L’esattore a casa




donna fa pompino ad esattore fiscale
Il campanello suonò per la seconda volta. Chi la cercava con tanta insistenza alle 11.30 del mattino? Sicuramente qualche venditore porta a porta. La tentazione era quella di ignorarlo ma poi la curiosità ebbe la meglio e alzò il citofono. Il piccolo monitor le restituì l’immagine sfuocata di un uomo in giacca e cravatta. Nella mano destra reggeva una ventiquattrore ma non aveva il tipico aspetto del rappresentante di aspirapolveri.
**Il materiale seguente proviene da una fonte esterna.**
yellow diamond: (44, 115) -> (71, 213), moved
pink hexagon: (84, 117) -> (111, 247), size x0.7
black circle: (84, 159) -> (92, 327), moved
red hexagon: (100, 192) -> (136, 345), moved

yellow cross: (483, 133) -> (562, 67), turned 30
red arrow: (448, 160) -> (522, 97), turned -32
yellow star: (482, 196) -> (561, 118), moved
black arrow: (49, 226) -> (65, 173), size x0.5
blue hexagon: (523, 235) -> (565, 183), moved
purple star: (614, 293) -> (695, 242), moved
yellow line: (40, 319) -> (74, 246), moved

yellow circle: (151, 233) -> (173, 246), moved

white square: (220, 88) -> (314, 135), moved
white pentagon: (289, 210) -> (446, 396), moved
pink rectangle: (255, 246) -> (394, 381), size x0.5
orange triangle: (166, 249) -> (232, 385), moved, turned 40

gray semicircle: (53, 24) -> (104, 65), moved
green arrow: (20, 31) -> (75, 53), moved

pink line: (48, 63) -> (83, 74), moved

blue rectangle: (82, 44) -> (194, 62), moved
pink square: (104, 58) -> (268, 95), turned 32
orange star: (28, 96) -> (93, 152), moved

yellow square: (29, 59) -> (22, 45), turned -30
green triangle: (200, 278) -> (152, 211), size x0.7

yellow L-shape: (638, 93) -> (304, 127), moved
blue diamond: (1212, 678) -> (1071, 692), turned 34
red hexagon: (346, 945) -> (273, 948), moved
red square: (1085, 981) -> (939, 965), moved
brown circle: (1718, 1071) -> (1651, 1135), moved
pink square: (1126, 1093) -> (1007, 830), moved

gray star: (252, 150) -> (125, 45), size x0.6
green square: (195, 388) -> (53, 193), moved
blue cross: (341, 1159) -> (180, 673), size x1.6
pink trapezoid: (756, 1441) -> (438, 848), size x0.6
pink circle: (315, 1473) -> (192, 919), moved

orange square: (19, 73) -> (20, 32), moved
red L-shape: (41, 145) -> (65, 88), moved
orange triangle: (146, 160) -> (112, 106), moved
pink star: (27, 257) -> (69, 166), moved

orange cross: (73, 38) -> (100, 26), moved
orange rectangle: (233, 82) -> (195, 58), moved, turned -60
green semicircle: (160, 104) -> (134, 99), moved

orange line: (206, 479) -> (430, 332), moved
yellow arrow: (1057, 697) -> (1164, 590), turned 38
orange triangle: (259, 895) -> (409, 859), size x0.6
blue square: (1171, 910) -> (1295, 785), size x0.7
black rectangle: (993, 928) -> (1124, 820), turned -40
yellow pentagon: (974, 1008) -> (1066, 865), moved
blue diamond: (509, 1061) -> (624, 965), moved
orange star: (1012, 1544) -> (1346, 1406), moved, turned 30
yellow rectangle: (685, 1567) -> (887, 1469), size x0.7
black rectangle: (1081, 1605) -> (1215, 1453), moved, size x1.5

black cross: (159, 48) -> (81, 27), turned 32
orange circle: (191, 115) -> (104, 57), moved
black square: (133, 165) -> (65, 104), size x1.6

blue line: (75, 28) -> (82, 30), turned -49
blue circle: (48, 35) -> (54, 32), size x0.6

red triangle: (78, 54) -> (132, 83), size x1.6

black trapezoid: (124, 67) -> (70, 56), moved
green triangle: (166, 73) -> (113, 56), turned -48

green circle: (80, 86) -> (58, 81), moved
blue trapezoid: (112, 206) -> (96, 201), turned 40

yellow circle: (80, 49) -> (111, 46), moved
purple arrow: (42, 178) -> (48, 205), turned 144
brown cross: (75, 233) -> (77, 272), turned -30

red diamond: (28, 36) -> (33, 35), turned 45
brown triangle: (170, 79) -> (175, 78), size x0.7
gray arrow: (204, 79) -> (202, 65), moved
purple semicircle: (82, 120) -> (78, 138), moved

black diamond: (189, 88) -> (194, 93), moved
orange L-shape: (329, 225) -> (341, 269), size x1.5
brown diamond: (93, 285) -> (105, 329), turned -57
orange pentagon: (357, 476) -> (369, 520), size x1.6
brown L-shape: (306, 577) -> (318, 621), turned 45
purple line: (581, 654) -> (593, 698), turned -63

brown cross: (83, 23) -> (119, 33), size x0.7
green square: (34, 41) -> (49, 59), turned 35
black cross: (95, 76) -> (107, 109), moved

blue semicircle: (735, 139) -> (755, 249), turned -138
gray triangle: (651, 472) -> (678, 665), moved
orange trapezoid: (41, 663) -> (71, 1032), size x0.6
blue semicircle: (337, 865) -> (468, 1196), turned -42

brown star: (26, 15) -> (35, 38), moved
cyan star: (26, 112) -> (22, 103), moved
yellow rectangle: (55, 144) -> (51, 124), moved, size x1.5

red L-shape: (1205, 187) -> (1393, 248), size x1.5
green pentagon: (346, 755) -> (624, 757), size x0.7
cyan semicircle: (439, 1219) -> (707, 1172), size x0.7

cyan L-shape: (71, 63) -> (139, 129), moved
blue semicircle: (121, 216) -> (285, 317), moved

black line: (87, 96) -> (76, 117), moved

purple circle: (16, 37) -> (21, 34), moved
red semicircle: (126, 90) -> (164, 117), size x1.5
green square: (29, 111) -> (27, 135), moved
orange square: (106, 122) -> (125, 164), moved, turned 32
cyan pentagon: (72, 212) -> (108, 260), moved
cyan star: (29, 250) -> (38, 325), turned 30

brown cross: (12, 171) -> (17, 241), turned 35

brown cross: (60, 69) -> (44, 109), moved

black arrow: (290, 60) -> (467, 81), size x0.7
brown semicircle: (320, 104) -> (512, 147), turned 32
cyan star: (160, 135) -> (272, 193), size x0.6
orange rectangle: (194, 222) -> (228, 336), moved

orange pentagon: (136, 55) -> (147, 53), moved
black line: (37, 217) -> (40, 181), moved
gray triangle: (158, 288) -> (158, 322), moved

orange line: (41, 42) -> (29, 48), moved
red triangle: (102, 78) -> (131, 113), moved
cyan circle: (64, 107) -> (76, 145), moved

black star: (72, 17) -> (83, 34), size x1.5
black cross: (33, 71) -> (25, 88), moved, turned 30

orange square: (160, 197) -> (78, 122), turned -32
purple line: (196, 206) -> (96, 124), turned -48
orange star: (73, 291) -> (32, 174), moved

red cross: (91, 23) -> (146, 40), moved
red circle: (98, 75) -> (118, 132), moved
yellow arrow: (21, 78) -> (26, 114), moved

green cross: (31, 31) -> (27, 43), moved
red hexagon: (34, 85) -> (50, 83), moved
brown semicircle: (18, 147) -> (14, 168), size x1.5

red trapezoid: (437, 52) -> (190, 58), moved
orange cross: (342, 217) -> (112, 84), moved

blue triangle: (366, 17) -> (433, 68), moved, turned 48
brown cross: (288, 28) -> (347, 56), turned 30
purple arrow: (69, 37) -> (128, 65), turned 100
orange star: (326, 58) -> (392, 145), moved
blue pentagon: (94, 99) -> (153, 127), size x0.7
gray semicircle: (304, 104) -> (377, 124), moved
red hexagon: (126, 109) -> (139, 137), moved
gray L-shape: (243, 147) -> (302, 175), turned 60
«Sono l’esattore, signora – si presentò – vengo a riscuotere i debiti della finanziaria».
Rosa ebbe un sussulto: l’esattore a casa? Iniziò a sudare freddo e la fronte le si imperlò di minuscole goccioline che contrastavano nettamente con le guance in fiamme. Ormai non poteva più tirarsi indietro. Aprì il portone e lo invitò a salire.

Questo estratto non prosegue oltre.